Appearances in Manhattan

In the city today for appointments, I stopped for lunch at Chipotle on Sixth Ave and 14th Street. I sat at the counter in the window, an odd place where your knees are basically at a level with the heads of passersby outside. There were two women beside me talking. The younger one said, "I do what they tell me. If they tell me to drive, I drive, if they tell me to kill, I kill. They treat me like I'm their dog."

Her companion said, "Do you think the law doesn't apply to you?" And on they went, talking about murder.

I couldn't help but look. They were reading from a script. Sigh of relief.

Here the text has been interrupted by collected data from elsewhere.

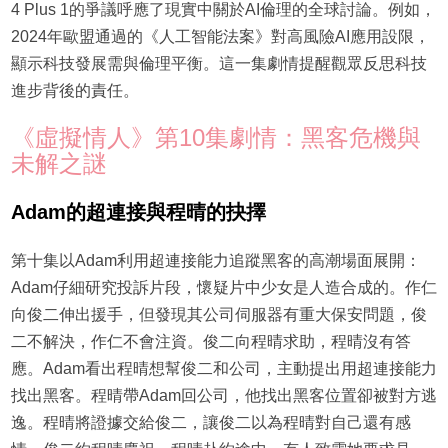
4 Plus 1的爭議呼應了現實中關於AI倫理的全球討論。例如，
2024年歐盟通過的《人工智能法案》對高風險AI應用設限，
顯示科技發展需與倫理平衡。這一集劇情提醒觀眾反思科技
進步背後的責任。
《虛擬情人》第10集劇情：黑客危機與
未解之謎
Adam的超連接與程晴的抉擇
第十集以Adam利用超連接能力追蹤黑客的高潮場面展開：
Adam仔細研究投訴片段，懷疑片中少女是人造合成的。作仁
向俊二伸出援手，但發現其公司伺服器有重大保安問題，俊
二不解決，作仁不會注資。俊二向程晴求助，程晴沒有答
應。Adam看出程晴想幫俊二和公司，主動提出用超連接能力
找出黑客。程晴帶Adam回公司，他找出黑客位置卻被對方逃
逸。程晴將證據交給俊二，讓俊二以為程晴對自己還有感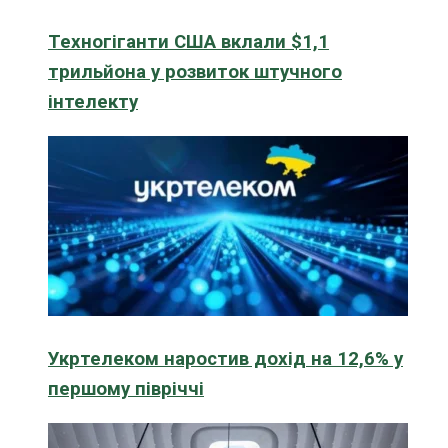
Техногіганти США вклали $1,1
трильйона у розвиток штучного
інтелекту
Укртелеком наростив дохід на 12,6% у
першому півріччі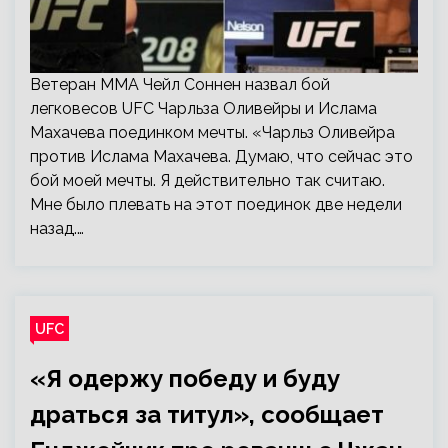
Ветеран ММА Чейл Соннен назвал бой
легковесов UFC Чарльза Оливейры и Ислама
Махачева поединком мечты. «Чарльз Оливейра
против Ислама Махачева. Думаю, что сейчас это
бой моей мечты. Я действительно так считаю.
Мне было плевать на этот поединок две недели
назад.…
UFC
«Я одержу победу и буду
драться за титул», сообщает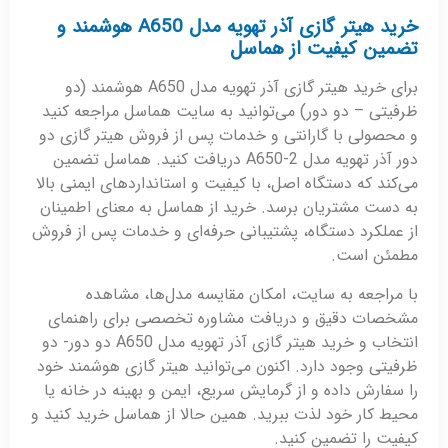
خرید هیتر گازی آذر تهویه مدل A650 هوشمند و
تضمین کیفیت از هماسل
برای خرید هیتر گازی آذر تهویه مدل A650 هوشمند (دو
ظرفیتی – دو دور) می‌توانید به سایت هماسل مراجعه کنید
و محصولی با گارانتی و خدمات پس از فروش هیتر گازی دو
دور آذر تهویه مدل A650-2 دریافت کنید. هماسل تضمین
می‌کند که دستگاه اصل، با کیفیت و استانداردهای ایمنی بالا
به دست مشتریان برسد. خرید از هماسل به معنای اطمینان
از عملکرد دستگاه، پشتیبانی حرفه‌ای و خدمات پس از فروش
مطمئن است.
با مراجعه به سایت، امکان مقایسه مدل‌ها، مشاهده
مشخصات دقیق و دریافت مشاوره تخصصی برای راهنمای
انتخاب و خرید هیتر گازی آذر تهویه مدل A650 دو دور- دو
ظرفیتی وجود دارد. اکنون می‌توانید هیتر گازی هوشمند خود
را سفارش داده و از گرمایش سریع، ایمن و بهینه در خانه یا
محیط کار خود لذت ببرید. همین حالا از هماسل خرید کنید و
کیفیت را تضمین کنید.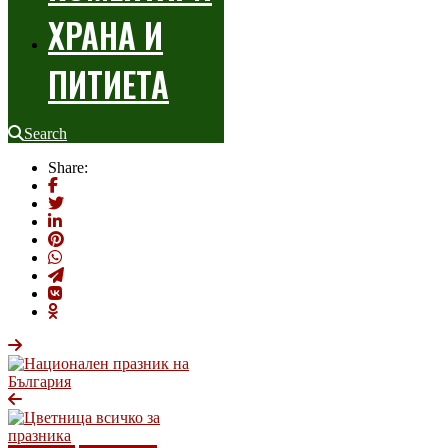
ХРАНА И
ПИТИЕТА
Search
Share: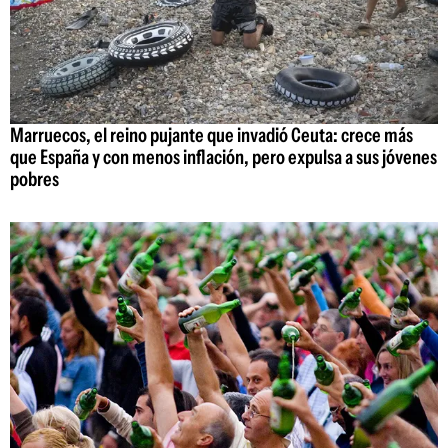
Marruecos, el reino pujante que invadió Ceuta: crece más
que España y con menos inflación, pero expulsa a sus jóvenes
pobres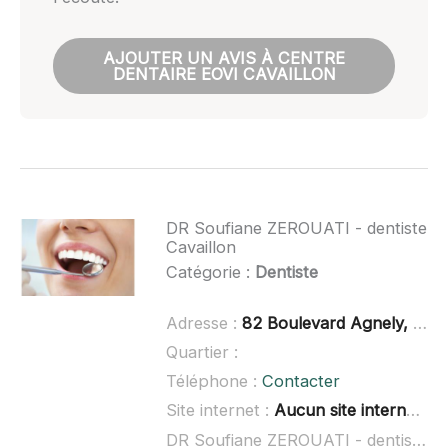
AJOUTER UN AVIS À CENTRE
DENTAIRE EOVI CAVAILLON
DR Soufiane ZEROUATI - dentiste
Cavaillon
Catégorie :
Dentiste
Adresse :
82 Boulevard Agnely, 84300 Cavaillon
Quartier :
Téléphone :
Contacter
Site internet :
Aucun site internet connu
DR Soufiane ZEROUATI - dentiste Cavaillon à domicile :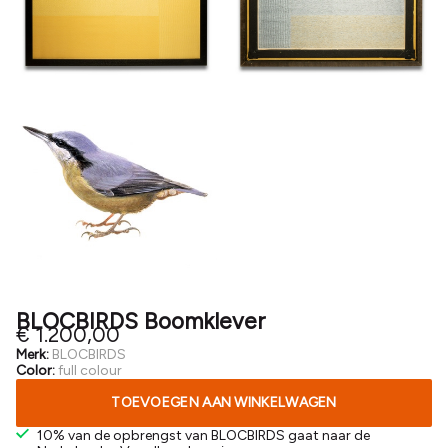
BLOCBIRDS Boomklever
€ 1.200,00
Merk:
BLOCBIRDS
Color:
full colour
TOEVOEGEN AAN WINKELWAGEN
10% van de opbrengst van BLOCBIRDS gaat naar de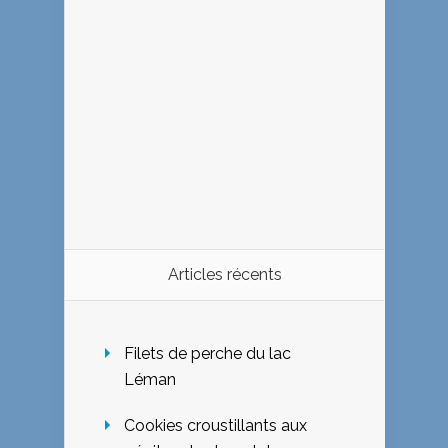
Articles récents
Filets de perche du lac
Léman
Cookies croustillants aux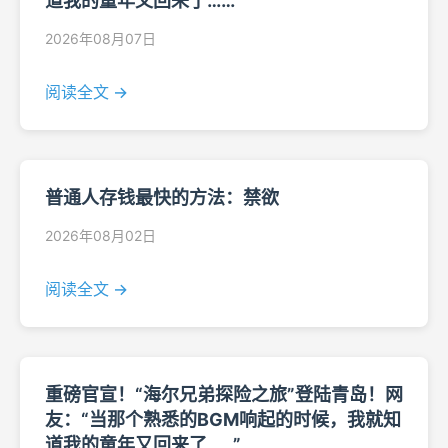
道我的童年又回来了……”
2026年08月07日
阅读全文 →
普通人存钱最快的方法：禁欲
2026年08月02日
阅读全文 →
重磅官宣！“海尔兄弟探险之旅”登陆青岛！网
友：“当那个熟悉的BGM响起的时候，我就知
道我的童年又回来了……”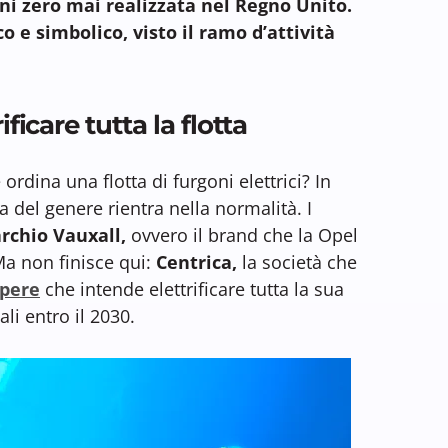
i zero mai realizzata nel Regno Unito.
e simbolico, visto il ramo d’attività
ificare tutta la flotta
ordina una flotta di furgoni elettrici? In
 del genere rientra nella normalità. I
rchio Vauxall,
ovvero il brand che la Opel
Ma non finisce qui:
Centrica,
la società che
apere
che intende elettrificare tutta la sua
li entro il 2030.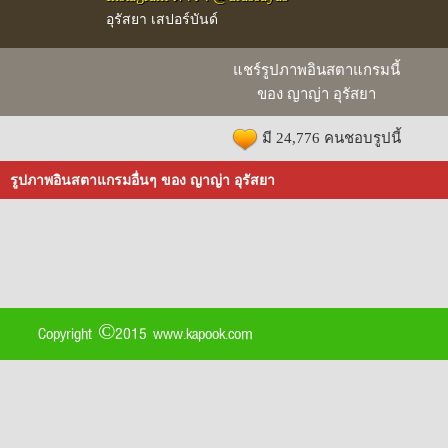
อุรัสยา เสปอร์บันด์
แชร์รูปภาพอินสตาแกรมนี้
ของ ญาญ่า อุรัสยา
มี 24,776 คนชอบรูปนี้
รูปภาพอินสตาแกรมอื่นๆ ของ ญาญ่า อุรัสยา
Copyright ©2015 www.kapook.com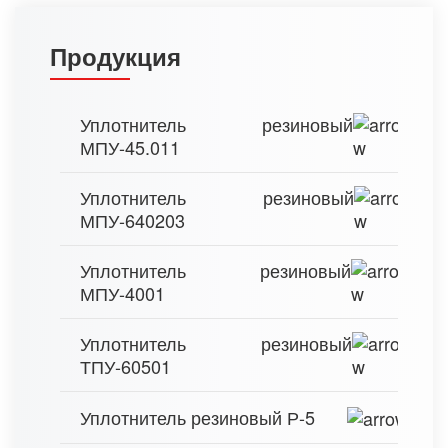
Продукция
Уплотнитель резиновый
МПУ-45.011
Уплотнитель резиновый
МПУ-640203
Уплотнитель резиновый
МПУ-4001
Уплотнитель резиновый
ТПУ-60501
Уплотнитель резиновый Р-5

For some reason this made me think of the subway car I'd been in on the S earlier. The exterior was completely wrapped in plastic, made to resemble a brick building, maybe an abandoned warehouse bristling with the possibility of dangerous activity. (When did this mode of advertising start? Suddenly buses, cars, vans wrapped up in photo-printed plastic...) What startled me was that the INSIDE of the subway car was wrapped too. The benches had become wooden-slatted seats, the walls were old brick, the windows barred. We rode to Grand Central in a speeding movie set.

3 comments:

toddx said...

I hope you'll find your way to San Francisco in the near future.

Bill Matthews said...

I keep meaning to tell you to make your way down to 10th ave just below the Javits Center. They're extending the 7 line under 10th ave, which 100 years ago was part of the river and only became dry land when all the fill from the building frenzy to the east was dumped there. In digging the subway tunnel they figured out that this "fill" is too unstable to tunnel thru so now there's a huge project going on to freeze the ground, make it stiff enough to tunnel thru and then support with the new subway tunnel. There are huge compresseors and miles of tentacly black pipes snaking eveywhere, lumps of ice every place there is a seam or a bend in the pipes. It's a huge metaphor for something, but I can't quite figure out what....go see it if you can. There's lots of fencing and DANGER signs...chat up one of the workmen, that's what we did, and you'll get an earful about the project.

Matthew Thorburn said...

They've been doing that to the shuttle trains for a while, actually, but stepping into a newly wrapped one for the first time some morning, on the way to work, it's still always a bit disorienting to me.